People like Emoto, who come up with eccentric theories to describe the natural world (hypotheses that are outside the realm of traditional science), often claim unfair discrimination against their ideas. They assert that members of the scientific community are a bunch of thugs who protect their turf, beat up on weak, underfunded outsiders, and summarily dismiss any new ideas without giving them a fair hearing. This is a completely false accusation. Scientific theories – even big ones that concern the behavior of light, electricity, atoms and gravity – can and do change - - - provided the new evidence supports the new theory, there is a reasonable theoretical underpinning presented and the experiments can be repeated by other skeptical scientists.

There are literally hundreds of exotic theories (and products based on them) promoted on the Internet that claim to enhance health in some way. Many of these theories and products, as I describe on my page (www.cyber-nook.com/water/alteredwater.htm), involve claims that specific characteristics of water molecules (oxidation state, energy, cluster size, bond angle, etc.) can be modified by some process (ionization or exposure to magnets, catalysts, energy fields, vortexes, electromagnetic radiation, centrifugal force, thoughts/intention, and other processes with completely made up names). Claims are made that the new characteristics of these ‘altered’ water molecules are stable and can somehow survive the digestive system, absorb into the blood stream and interact differently from untreated water in the body to improve some attribute of health.
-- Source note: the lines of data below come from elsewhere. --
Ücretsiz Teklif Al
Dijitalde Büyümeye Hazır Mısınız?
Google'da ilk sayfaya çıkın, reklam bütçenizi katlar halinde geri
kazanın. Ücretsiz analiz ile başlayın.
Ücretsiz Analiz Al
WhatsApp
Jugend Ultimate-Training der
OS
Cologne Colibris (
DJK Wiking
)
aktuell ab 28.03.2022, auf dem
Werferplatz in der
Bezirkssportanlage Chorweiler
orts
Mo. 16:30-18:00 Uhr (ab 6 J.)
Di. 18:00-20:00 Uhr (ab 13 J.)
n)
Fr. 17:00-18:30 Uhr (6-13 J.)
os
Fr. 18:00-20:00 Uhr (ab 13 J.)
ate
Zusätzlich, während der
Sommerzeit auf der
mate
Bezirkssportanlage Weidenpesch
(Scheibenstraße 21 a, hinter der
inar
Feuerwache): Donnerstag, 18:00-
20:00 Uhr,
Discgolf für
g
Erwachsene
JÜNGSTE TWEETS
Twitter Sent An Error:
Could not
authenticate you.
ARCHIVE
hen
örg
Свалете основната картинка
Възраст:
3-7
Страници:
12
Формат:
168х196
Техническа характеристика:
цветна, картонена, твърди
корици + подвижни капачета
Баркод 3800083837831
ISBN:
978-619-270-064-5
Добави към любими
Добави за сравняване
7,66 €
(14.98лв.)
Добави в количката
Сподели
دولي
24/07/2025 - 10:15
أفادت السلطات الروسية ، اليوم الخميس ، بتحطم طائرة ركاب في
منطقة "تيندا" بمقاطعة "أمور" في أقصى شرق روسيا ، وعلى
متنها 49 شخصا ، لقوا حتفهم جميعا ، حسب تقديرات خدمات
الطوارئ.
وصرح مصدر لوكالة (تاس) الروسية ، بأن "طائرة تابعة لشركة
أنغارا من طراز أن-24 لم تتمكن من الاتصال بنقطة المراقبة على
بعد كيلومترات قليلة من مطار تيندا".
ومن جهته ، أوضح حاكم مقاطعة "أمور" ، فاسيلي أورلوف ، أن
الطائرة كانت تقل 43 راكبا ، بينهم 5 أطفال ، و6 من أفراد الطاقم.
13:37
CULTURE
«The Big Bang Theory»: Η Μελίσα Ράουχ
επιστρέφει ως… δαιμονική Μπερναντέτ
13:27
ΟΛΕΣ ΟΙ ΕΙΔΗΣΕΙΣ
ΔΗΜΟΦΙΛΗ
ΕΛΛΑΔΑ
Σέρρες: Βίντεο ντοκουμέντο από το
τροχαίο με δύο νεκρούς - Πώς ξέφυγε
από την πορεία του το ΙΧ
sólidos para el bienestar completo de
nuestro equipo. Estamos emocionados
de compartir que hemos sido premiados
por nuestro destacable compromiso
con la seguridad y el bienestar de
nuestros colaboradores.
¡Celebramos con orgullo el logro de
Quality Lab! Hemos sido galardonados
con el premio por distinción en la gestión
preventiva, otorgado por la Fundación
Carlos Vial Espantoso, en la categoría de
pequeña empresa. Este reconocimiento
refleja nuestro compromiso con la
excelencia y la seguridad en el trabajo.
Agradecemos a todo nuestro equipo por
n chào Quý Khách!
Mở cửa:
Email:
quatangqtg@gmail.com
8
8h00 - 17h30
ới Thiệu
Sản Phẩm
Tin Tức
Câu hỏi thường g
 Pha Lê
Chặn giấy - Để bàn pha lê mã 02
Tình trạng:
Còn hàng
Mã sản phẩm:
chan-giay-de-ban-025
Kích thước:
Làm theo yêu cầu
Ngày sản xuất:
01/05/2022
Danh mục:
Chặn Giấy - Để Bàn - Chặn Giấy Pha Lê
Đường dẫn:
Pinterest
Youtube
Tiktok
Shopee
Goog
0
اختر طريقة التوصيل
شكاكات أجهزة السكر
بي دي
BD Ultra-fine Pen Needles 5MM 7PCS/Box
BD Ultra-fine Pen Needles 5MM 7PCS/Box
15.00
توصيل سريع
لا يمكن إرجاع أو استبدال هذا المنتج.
If you conduct even the most basic investigation of these products, though, you will inevitably discover that they have exactly the same characteristics and limitations as Emoto’s claims described above. The only evidence you will find that they have any effect on the body, is provided by the company promoting the product. The only support for the claims is testimonials allegedly from people who profess to have experienced a health benefit. You will find no evidence (or a very limited mention) to support the theory or product in the published scientific and medical literature. 
Of course, to complicate matters, the human mind can react powerfully to belief and expectation. There are health conditions that react positively to the suggestion that a treatment or product will work. The placebo effect is one of the primary phenomena that keep promoters of these products in business.  However, if you take the time to try these ‘altered’ water products or processes in a blinded, experimental situation, you will find no difference between them and regular water – that’s my money-back guarantee.
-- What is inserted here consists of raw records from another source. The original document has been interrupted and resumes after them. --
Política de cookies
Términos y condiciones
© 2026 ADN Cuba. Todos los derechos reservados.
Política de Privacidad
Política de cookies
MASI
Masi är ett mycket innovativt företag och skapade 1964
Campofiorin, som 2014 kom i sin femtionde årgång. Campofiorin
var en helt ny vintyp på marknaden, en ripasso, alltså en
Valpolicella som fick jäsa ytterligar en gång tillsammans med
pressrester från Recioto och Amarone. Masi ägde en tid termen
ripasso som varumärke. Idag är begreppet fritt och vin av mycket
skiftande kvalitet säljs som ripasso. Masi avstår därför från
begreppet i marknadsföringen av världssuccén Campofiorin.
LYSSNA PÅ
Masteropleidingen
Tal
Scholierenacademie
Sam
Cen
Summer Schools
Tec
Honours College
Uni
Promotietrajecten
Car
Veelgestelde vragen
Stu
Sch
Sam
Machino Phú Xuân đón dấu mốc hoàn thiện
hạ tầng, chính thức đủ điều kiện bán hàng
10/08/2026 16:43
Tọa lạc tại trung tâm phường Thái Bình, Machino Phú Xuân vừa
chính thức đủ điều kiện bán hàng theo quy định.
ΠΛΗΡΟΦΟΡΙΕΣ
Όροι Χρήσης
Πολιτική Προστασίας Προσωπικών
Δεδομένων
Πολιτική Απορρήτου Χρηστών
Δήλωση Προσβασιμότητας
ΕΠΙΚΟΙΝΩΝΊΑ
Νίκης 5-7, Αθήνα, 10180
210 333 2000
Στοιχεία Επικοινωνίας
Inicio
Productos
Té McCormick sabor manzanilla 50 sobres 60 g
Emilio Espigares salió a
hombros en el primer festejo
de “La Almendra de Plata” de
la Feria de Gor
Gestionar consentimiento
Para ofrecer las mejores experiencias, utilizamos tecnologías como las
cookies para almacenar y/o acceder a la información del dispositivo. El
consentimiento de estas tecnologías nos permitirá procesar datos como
Ultimately you will need to determine whether to believe the word of someone who is trying to sell you an idea, product or process that is claimed to provide a health benefit but who is unable to actually provide any hard evidence to support those claims - either that the underlying theory is valid or that the product/process works at all.
Although this is probably far more than you wanted to hear, I hope my explanation helps you understand why I remain completely skeptical of Emoto’s claims and those of his kindred spirits and why I am passionate about trying to help others understand why skeptics demand good evidence to support claims that go beyond the boundaries of traditional scientific understanding.